Felices quienes son elegidos por su comunidad, para ofrecerles con amor todo lo que son y tienen.
Felices quienes celebran la liturgia de la vida, el culto del compromiso, la oración de su esperanza, la búsqueda en común, sincera y permanente.
Felices quienes saben escuchar los problemas de los demás, quienes saben perdonar siempre, quienes logran enjugar las lágrimas de los que sufren, quienes disfrutan con las alegrías de sus hermanos.
Felices quienes se sienten llamados a servir, a dar su tiempo y sus carismas en cada momento por los demás, sin pensar en sí mismos.
Felices quienes sienten en su interior, como primera obligación, el llevar felicidad a los otros, a compartir su propia felicidad.

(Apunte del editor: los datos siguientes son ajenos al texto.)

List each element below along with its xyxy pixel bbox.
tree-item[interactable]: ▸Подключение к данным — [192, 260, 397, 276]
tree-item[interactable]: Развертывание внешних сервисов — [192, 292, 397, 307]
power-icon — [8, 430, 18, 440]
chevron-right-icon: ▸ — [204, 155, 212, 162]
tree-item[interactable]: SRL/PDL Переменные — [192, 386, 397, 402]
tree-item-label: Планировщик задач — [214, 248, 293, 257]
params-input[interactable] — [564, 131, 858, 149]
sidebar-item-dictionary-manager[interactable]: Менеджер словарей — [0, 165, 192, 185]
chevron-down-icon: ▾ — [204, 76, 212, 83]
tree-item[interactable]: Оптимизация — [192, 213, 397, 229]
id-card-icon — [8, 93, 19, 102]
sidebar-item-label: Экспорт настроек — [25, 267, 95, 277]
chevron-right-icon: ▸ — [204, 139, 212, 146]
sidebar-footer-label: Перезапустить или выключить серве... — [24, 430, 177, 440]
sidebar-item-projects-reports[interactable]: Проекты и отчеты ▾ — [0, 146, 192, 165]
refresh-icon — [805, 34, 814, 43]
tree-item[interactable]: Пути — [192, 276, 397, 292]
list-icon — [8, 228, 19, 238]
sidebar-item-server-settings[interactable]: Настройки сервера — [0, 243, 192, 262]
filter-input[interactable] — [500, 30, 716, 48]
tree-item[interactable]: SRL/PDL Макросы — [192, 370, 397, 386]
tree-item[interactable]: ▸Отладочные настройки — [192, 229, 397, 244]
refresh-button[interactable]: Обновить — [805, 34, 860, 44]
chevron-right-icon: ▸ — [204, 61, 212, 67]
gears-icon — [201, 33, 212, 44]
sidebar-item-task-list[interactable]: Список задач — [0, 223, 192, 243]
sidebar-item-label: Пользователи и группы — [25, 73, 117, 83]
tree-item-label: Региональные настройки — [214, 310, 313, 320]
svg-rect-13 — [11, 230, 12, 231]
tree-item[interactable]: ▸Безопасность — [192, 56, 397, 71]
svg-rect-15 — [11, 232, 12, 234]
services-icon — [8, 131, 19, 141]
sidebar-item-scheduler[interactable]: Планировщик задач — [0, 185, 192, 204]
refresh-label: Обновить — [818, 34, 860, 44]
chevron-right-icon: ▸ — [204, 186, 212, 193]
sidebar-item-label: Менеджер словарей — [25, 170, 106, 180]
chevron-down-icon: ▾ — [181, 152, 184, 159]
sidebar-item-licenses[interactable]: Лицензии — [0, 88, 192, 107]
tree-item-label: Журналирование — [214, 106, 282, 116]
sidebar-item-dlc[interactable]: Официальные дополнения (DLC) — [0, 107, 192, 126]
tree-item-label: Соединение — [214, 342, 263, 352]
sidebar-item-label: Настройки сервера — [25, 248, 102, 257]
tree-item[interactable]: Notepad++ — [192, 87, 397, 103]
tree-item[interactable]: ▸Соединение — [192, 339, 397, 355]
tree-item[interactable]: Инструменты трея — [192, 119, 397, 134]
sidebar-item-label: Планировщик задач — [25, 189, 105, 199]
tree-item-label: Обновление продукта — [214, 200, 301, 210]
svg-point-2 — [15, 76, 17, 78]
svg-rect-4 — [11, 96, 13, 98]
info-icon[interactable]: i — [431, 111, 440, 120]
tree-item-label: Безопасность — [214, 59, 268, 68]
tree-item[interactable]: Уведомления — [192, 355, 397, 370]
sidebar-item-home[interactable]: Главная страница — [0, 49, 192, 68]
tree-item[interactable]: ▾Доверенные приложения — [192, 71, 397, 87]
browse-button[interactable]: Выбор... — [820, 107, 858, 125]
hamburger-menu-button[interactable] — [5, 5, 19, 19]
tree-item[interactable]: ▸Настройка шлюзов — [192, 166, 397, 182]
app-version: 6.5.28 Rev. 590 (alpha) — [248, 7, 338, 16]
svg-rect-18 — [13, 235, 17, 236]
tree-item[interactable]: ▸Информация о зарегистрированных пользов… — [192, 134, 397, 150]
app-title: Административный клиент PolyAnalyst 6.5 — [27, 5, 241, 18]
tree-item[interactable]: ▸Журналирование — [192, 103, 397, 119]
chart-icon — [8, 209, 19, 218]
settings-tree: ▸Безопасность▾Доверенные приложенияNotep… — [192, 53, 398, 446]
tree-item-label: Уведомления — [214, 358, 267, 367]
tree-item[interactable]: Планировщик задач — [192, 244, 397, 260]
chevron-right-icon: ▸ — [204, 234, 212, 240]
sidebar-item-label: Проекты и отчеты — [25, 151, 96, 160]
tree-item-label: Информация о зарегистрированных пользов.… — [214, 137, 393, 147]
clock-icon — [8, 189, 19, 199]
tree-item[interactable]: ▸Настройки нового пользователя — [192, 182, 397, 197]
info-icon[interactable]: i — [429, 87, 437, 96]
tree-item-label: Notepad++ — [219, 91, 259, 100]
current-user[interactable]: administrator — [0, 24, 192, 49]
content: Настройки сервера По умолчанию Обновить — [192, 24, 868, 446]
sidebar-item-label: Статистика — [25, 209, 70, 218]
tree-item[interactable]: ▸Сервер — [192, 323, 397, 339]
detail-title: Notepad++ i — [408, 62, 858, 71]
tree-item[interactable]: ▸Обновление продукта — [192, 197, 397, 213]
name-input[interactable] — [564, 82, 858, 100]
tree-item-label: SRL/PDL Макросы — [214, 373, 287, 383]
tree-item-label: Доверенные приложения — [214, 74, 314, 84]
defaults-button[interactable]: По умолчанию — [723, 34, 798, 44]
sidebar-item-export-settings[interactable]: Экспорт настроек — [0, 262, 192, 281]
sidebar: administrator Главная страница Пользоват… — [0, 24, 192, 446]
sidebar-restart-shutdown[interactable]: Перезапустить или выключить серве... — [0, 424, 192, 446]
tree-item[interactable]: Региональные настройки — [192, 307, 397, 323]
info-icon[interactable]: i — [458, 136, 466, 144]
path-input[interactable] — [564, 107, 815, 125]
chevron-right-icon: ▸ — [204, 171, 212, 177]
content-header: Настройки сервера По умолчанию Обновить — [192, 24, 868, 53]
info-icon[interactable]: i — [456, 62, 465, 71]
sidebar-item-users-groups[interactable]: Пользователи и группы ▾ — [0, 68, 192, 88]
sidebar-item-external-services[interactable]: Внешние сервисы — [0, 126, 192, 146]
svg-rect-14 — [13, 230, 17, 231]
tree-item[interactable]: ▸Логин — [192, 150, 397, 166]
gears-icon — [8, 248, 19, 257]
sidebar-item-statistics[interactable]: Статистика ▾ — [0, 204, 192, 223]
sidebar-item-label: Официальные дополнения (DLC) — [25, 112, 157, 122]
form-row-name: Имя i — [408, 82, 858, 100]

Felices quienes ofrecen, no un sacrificio vacío, sino el de su propia vida, como Jesús, pues saben que solo este será siempre el culto agradable a Dios.
Felices quienes no se creen consagrados, sino compañeros, amigos, peregrinos, caminantes, hermanos de los demás, y acompañan de corazón, con sinceridad, sin alardes ni búsqueda de alabanzas.